The sarcasm went right over Stefan’s head. “No, of course not. I had plenty of Power. I just put the right ideas in their minds and then I blurred myself in their memories and removed my name.”
“But Bonnie. Why did you have to bite Bonnie? Did she come with you?”
“No,” Stefan said, doing the eerie, ageless serenity thing that was beginning to drive Damon crazy. “I called our friends at Dalcrest when Elena was out of danger. I’d had plenty of time with Elena; I sat with her for hours during the transfusions. I found a way to make a sort of neurological virus. Well, I say a virus, but I mean a friendly one.”
“To help Elena get her strength back, you mean,” Damon hazarded.
“Oh, I was doing that all along,” Stefan said.
Damon had a sense of having gone astray or missing something important.
“But you bit Bonnie and others—why?”
“To make them forget me.”
“Forget what about you?”
“Everything about me. I bit them to gain more Power to Influence them and I put
this seek-and-destroy virus in their minds. It erases all memories of me and puts in a little bit of blurriness around where the memory was. It should be as effective as when I worked it out bit by bit with Elena.”
Without looking at all less weird Stefan suddenly looked very earnest. “I had to,” he said. “I’m too dangerous for Elena—and if I left her friends’ memories intact they would just try to remind her of me. She wouldn’t believe them because all her memories of me are gone. Not just inaccessible, but completely gone, blasted away. Lots of tricky work there. But if they kept insisting on something that she knew wasn’t true . . . well, I guess she might end up in an insane asylum.” He cocked his head to one side.

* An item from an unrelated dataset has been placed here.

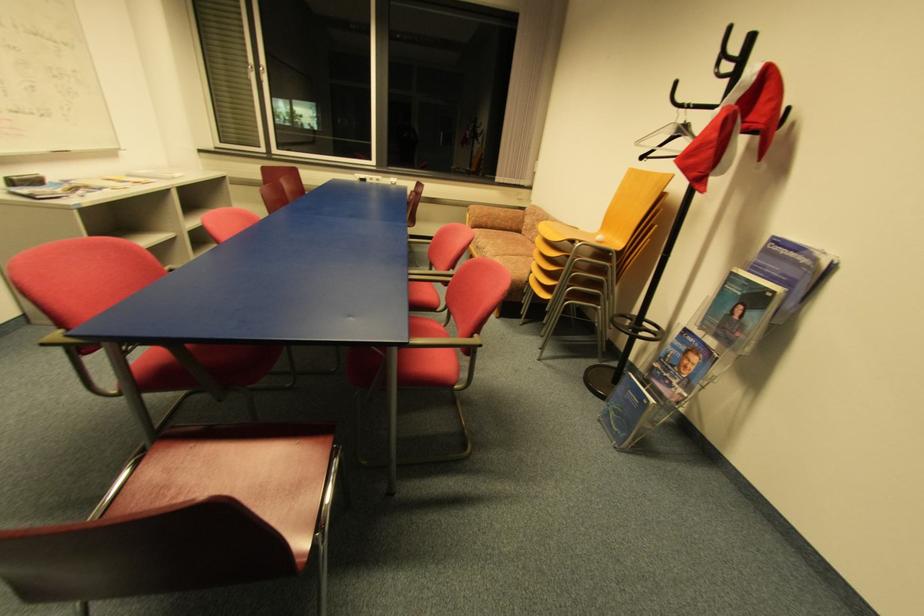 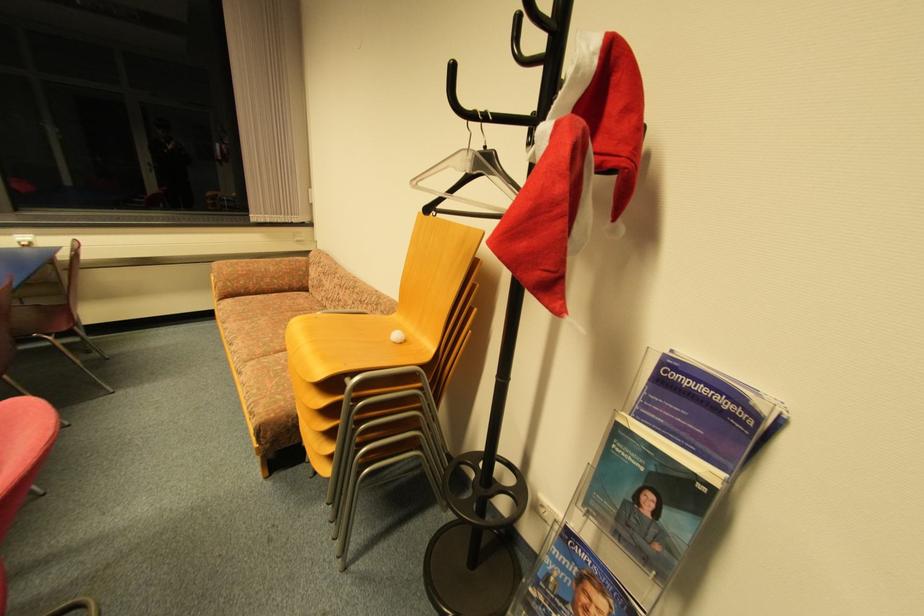 Locate, in the second image, the point that corresponds to the point at 694,108 in the first image.

(489, 119)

Hairs were standing up on the nape of Damon’s neck. It wasn’t an experience he was used to and he suppressed the desire to back away slowly. This is Stefan, only Stefan, my little brother, he told himself. I know how to deal with him; I’ve dealt with him hundreds of times before. Usually just by beating him up, all right, yes, but I must have learned some other strategies sometime.

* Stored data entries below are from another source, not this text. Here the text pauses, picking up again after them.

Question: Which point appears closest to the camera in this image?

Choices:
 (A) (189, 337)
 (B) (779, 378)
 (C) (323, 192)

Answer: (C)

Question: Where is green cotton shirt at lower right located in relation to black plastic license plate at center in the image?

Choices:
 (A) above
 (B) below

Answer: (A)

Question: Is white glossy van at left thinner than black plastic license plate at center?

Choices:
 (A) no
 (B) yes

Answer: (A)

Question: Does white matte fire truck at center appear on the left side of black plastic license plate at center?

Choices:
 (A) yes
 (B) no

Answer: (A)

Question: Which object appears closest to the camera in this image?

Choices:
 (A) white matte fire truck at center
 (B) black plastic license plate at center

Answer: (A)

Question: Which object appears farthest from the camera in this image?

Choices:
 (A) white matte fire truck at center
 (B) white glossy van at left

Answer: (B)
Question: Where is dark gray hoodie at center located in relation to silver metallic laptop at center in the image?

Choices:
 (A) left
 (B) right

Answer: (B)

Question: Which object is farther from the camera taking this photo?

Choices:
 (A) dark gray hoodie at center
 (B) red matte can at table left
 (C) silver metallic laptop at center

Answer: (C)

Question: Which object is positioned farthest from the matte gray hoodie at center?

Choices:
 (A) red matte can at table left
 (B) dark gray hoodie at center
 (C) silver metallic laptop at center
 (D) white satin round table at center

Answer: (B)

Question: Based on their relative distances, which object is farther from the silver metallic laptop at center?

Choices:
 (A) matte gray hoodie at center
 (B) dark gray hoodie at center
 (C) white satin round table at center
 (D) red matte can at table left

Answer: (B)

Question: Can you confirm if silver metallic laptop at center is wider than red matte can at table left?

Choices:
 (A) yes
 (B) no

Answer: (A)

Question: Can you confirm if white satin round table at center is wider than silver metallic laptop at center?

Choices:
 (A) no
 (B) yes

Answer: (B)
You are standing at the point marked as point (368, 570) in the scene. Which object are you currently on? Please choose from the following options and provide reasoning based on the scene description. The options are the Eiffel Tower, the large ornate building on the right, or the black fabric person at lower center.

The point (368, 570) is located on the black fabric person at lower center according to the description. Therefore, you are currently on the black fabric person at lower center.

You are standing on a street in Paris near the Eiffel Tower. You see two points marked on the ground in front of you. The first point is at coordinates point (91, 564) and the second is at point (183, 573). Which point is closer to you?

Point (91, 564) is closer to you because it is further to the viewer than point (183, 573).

Unfortunately his brain seemed to be as blank as the ones that Stefan had meddled with tonight. Reply hazy; ask again later.
“Listen,” he said, carefully keeping his voice low and devoid of inflection. “I’m sure you know—Elena must have told you—that I did the same thing to her five or six weeks ago. It seems much longer, but it was just the first time we went to the Dark Dimension. One night I took so much blood from her that she collapsed and had to be transfused. I did even worse than you did because there wasn’t even a modern hospital to take her to—”
Damon noticed that his voice was rising. He reined himself in and found that he was holding up his hands like a negotiator entering a hostage situation.
“Anyway, Elena forgave me, and we put it behind us.”
Stefan hadn’t blinked throughout Damon’s monologue, not once. Now, he did blink, once, as if deliberately. Then he glanced up.